Mutational Signatures
Annotated with COSMIC V2, major signatures are similar in both groups. Signature 3, 1, 6, 12, 11, 22, 23, and 7 were detected in primary group (Figure S4). Signature 1 is age related represent a large numbers of C > T mutations. Signature 3 is strongly associated with germline and somatic BRCA1 and BRCA2 mutations in breast, pancreatic, and ovarian cancers. In pancreatic cancer, responders to platinum therapy usually exhibit signature 3 mutations[24]. These patients did not exhibit BRCA1 and BRCA2 mutations, although BRCA mutations have been reported in GBC patients[25]. Additionally, signature 9 was also enriched in LNM group. This signature is characterized by a pattern of mutations that has been attributed to polymerase η, which is implicated with the activity of Activation-induced cytidine deaminase (AID) during somatic hypermutation. Signature 12, 22 and 23 were also enriched in both groups (20% and 28%) implies there were some extent of similarity between GBC and liver cancer.
Phylogenetic tree
Based on SNVs, we identified two types of phylogenetic tree with Treeomics, according to previous classification of driver mutations as shared or private. The length of trunk and branch was corresponding to nonsynonymous somatic mutation numbers (Figure 2) . All known driver mutations were mapped on the tree. Since the VAF (Variant allele frequencies, calculated by total reads at the position carrying the variant/read depth at the position) of TP53 in GBC-2 was very low (1/36), Treeomics judged this mutation was unreliable. We then re-checked this mutation and manually included into analysis, since this mutation is shared in both primary tumor and LNM, and mutate at same locus (17:7577539, G->A). Linear or parallel progression models of metastasis were both identified in other tumors[26, 27]. The trees of our patients inferred both pattern of metastasis were existed. GBC-1 and GBC-2 inferred a linear pattern and GBC-5 inferred a parallel patten.
CNV
We then analyzed copy number variations. Compared to reported CNVs[9, 28], there were more losses than gains. In total, there were 3 gains and 11 losses in the samples (Figure 3). Losses of 8p23.3、9q21.11、14q32.13、16q23.1 were detected in several samples. Some CNVs were detected in both primary tumor and LNM. In GBC-1, gain of 17q21.1, and losses of 9q21.11 and 8p23.3 were detected. In GBC-2, 9q21.11 loss was detected. Losses of 8p23.3, 9q21.11 and 15q23.1 were detected in GBC-3.

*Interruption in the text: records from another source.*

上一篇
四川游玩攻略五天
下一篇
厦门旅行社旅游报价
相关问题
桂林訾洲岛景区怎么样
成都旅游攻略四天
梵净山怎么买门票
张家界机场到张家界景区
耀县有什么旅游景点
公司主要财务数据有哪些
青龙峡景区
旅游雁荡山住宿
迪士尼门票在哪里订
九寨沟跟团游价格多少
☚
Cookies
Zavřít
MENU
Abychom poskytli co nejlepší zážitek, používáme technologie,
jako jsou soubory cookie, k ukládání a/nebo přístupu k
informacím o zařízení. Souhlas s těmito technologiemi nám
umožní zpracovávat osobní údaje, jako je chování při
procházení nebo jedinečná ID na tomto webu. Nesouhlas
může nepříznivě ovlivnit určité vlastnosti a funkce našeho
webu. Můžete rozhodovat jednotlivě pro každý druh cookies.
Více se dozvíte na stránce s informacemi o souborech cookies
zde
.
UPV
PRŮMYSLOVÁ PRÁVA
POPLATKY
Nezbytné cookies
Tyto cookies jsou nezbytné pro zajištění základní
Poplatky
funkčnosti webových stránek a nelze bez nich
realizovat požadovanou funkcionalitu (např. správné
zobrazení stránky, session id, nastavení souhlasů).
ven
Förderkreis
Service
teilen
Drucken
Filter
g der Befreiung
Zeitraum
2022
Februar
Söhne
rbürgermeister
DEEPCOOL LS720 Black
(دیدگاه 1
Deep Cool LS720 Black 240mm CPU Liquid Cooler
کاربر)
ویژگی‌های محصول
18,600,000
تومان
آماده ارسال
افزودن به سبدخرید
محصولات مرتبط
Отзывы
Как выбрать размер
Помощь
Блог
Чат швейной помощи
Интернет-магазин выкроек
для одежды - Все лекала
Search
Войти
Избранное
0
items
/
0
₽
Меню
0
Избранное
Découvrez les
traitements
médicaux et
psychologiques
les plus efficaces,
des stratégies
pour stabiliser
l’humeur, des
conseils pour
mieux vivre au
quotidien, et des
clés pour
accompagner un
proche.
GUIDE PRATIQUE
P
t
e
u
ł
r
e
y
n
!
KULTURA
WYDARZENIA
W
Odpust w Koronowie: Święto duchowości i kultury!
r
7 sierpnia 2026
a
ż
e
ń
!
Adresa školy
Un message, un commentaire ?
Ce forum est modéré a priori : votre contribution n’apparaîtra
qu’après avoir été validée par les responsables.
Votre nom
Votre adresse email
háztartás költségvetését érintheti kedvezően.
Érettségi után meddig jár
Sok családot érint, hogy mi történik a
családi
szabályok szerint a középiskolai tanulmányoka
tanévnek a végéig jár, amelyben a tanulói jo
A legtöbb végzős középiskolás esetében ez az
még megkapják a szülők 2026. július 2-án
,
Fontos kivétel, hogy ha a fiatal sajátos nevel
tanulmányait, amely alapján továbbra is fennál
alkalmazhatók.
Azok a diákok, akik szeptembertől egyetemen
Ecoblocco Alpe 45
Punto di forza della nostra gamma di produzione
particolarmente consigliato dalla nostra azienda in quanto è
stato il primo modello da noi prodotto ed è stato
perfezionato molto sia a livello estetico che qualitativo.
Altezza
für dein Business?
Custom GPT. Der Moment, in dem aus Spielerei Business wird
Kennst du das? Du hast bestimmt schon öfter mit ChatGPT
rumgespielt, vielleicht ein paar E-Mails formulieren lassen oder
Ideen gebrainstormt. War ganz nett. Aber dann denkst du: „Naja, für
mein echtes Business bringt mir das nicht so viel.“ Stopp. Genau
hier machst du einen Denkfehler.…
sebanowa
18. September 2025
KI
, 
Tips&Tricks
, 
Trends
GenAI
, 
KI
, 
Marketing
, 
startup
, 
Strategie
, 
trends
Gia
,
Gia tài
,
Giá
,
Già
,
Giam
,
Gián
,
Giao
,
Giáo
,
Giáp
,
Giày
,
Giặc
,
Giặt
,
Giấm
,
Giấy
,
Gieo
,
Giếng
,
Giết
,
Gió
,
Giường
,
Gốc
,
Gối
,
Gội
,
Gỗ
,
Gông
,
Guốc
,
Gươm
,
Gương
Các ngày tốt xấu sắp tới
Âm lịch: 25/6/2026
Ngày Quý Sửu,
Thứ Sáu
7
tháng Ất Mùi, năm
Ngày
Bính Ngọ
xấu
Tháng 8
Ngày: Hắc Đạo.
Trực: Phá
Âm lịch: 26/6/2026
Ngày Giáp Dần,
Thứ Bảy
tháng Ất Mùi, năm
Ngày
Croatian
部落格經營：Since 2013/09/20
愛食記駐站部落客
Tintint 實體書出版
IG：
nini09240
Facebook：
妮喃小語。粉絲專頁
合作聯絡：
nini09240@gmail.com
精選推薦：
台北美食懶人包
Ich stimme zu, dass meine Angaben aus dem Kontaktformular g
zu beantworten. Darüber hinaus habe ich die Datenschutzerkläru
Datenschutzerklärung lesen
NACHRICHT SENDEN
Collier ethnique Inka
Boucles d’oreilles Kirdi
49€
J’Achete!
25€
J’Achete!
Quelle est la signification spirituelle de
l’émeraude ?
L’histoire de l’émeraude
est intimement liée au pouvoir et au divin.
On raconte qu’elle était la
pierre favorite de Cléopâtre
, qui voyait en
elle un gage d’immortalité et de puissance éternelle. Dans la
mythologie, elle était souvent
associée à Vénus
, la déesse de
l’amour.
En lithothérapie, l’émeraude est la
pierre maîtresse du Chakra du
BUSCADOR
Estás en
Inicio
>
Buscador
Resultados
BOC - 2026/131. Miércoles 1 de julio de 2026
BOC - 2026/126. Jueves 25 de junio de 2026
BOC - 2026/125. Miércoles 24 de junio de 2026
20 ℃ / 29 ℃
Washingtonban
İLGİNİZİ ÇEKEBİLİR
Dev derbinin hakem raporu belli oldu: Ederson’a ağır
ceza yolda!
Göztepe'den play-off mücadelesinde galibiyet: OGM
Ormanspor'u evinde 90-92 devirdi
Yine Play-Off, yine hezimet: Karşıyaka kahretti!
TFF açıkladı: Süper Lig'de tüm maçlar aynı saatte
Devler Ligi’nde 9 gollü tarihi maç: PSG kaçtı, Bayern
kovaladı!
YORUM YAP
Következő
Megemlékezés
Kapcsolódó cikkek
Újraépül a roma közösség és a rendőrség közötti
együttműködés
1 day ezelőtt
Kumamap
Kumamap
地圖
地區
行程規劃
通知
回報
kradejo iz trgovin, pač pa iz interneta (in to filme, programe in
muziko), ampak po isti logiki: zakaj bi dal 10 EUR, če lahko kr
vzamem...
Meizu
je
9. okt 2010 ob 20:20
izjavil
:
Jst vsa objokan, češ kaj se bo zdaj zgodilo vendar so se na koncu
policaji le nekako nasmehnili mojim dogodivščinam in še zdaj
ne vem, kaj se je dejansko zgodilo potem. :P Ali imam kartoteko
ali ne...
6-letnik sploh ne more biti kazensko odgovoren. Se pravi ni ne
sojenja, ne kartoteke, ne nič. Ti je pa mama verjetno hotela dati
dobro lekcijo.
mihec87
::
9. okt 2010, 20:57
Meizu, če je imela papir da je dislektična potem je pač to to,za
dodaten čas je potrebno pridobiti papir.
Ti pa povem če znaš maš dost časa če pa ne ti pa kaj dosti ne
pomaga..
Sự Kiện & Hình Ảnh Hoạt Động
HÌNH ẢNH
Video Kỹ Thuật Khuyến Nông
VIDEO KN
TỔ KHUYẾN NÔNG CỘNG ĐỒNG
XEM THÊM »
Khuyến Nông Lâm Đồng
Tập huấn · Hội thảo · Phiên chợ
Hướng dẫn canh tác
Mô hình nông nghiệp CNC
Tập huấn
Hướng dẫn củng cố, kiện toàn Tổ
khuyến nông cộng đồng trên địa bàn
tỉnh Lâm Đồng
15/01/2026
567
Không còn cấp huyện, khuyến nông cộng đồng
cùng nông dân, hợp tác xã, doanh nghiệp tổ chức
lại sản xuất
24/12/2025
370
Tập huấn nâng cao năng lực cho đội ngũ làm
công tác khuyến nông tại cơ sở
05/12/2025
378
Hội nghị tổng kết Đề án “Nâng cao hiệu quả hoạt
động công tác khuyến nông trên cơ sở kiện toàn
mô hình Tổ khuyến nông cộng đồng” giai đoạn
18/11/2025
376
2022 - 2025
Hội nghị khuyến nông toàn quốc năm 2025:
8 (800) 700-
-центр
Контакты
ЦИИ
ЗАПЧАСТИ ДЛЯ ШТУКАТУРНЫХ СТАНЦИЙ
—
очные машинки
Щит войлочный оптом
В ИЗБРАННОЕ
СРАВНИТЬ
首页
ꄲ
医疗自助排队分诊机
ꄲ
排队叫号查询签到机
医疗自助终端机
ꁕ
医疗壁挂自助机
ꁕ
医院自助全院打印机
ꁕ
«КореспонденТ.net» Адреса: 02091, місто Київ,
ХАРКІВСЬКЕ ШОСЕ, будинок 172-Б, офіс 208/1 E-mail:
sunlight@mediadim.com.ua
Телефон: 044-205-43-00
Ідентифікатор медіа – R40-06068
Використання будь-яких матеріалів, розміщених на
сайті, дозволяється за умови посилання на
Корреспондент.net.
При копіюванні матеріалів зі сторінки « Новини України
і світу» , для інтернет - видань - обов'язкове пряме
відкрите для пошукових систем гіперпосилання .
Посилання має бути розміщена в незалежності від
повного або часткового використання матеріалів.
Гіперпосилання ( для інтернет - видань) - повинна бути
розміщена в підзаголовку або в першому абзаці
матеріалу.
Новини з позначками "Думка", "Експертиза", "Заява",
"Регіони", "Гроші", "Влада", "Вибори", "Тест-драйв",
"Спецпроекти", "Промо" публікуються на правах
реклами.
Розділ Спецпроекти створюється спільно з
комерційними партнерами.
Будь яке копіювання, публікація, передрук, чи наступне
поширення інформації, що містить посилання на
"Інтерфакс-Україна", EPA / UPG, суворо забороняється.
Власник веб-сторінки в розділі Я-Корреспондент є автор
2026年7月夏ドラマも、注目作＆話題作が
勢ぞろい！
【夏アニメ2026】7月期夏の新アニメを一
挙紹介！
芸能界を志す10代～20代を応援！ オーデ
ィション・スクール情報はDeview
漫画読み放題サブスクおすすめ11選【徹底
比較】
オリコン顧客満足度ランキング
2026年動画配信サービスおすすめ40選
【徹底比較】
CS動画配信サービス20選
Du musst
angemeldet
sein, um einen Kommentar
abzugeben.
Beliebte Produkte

Apart from the reported CNVs, we newly identified large segments alterations in both primary tumor and LNM in 2 patients. In GBC-5, the gain proportion was 0.99 and 0.75 in chromosome 7, and 0.69 and 0.65 in chromosome 20 for the primary tumor and LNM, respectively. In GBC-3, the loss proportion was 0.75 both in primary tumor and LNM in chromosome 10. Thus, whole arm gain and loss could be inferred in these two patients.
We further calculated CNV burden by dividing the copy numbers of loss or gain by all copy numbers founded with GATK (Figure S6). Median CNV loss burden was 0.013 and 0.043 in primary tumor and LNM respectively. Median CNV gain burden was 0.0009 and 0.0671 in primary tumor and LNM respectively. Though, there was no statistical significance in general due to limited patient number, higher CNV burden, either gain or loss was observed in LNM than their primary tumor in 3 patients.